If there is one piece of clothing we all have in common, men and women, that would be the belt (or at least some kind of reinforced material around our waist. 

We all need our pants to be in place and since we use the belts to carry stuff around (or the pants pockets), the belts must be a bit stronger than the usual clothing fabrics.

Why is that important for us?

Because in jacket grappling sports, the belt is one very important, but very underused uniform part (except in Sambo, where the Georgians make careers in belt grips).

Hips is where force is generated. Be it Boxing, Wrestling or BJJ, the hips are one of the most important parts of the human body, if you want to throw a punch, lift and throw someone off the ground or if you want to apply leverage and bent someone’s joint backwards with enough force, to break them.

In Judo, all throws are executed after attacker brings his hips or legs close to the defender.

In BJJ and all Submission Wrestling styles, the hips are used for the application of the Guard variations and to secure tight holds for submissions.

It is obvious, that if one controls his opponent’s hips, he controls the pace of the fight and dictates the outcome.

Hip control and how to achieve it:

In standing, during grip fight, attacker can reach and grip the belt from the back, front and side (several variants are shown in my grip instructional UNSYMMETRICAL GRIPS). He could either keep the distance between themselves, by simple extending and locking his arm, or he could close the distance, by pulling towards his own hips or legs and execute a throw.

As a way to increase the pressure on opponent’s hips or to disable him, some players lift the belt up (forcing the other athlete on his toes) or put their weight on the belt, down (forcing the other athlete to “sit”) . 

On the ground, it is very common for the guard passers, to grip the belt of the guard player, pinning his hips to the mat and use the opportunity to waltz around his legs.

From the bottom, the belt can be used to escape positions, similar to the one I show in this video (useful in Sambo and some of the BJJ organization):

In Judo, belt grips are only allowed for the duration of 5 seconds, mostly as attacking grip.

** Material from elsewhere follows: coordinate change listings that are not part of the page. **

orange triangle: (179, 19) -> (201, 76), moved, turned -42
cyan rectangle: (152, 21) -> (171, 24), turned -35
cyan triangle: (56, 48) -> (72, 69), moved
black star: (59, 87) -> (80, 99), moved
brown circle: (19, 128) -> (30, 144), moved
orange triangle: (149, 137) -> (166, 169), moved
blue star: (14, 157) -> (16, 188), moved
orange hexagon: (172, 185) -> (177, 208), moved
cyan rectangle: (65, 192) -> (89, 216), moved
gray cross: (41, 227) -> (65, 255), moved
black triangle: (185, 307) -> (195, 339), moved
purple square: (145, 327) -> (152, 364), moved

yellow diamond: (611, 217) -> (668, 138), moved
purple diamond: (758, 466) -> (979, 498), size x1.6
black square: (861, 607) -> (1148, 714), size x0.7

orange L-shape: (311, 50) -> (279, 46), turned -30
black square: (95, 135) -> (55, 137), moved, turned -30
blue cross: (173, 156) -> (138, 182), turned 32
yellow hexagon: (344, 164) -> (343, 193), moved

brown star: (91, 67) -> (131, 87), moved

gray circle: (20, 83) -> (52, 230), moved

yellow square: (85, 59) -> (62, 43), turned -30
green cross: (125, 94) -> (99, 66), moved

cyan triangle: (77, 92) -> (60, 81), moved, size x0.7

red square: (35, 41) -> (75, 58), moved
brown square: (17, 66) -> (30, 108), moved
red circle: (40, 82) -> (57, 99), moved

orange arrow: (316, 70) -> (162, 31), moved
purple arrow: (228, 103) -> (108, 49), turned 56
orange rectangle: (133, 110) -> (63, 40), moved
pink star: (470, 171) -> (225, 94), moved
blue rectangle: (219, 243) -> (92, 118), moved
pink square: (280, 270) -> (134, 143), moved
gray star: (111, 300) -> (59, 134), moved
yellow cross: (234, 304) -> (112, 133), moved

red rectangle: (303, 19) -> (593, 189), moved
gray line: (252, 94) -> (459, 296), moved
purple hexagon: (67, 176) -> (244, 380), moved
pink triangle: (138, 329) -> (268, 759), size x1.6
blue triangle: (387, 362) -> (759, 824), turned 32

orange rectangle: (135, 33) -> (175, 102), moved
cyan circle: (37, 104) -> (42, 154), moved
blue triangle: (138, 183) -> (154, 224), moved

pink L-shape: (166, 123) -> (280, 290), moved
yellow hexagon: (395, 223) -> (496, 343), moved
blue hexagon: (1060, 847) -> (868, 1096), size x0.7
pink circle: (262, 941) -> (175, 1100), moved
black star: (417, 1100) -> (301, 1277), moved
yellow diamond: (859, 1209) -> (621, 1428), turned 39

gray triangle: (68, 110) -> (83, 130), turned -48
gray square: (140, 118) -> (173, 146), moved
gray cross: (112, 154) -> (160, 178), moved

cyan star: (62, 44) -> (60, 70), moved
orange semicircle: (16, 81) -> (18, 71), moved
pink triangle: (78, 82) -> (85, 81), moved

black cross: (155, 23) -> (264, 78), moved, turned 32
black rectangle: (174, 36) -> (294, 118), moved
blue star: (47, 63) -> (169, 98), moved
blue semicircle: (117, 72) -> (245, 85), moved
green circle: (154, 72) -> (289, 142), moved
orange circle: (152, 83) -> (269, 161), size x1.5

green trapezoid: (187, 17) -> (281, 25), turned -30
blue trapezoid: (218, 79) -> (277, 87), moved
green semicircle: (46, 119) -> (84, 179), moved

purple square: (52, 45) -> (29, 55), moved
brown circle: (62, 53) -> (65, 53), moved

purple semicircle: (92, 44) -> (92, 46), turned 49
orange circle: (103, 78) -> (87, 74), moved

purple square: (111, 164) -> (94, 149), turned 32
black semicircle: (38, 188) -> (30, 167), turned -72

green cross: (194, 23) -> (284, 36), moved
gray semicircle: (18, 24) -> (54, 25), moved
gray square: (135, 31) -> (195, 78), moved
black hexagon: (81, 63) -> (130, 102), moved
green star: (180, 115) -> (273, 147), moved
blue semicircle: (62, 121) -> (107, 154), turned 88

If the grip is held longer, it is recognized as a defensive method and hence, penalized.

That been said, there is a way to go around that rule, by gripping the stitching part (connecting the jacket to the Gi skirt), above the usual belt position, which is also quite strong and wide, so essentially it is the same as gripping the belt, but completely legal:

Back grip, above the belt line

Belts are tied in the middle of the human body, making it equally easy to control the upper or the lower part of the opponent’s body with our free hand. 

It is then just a matter of drilled in muscle memory, to execute combination of upper, lower body attacks, be it in standing or on the ground.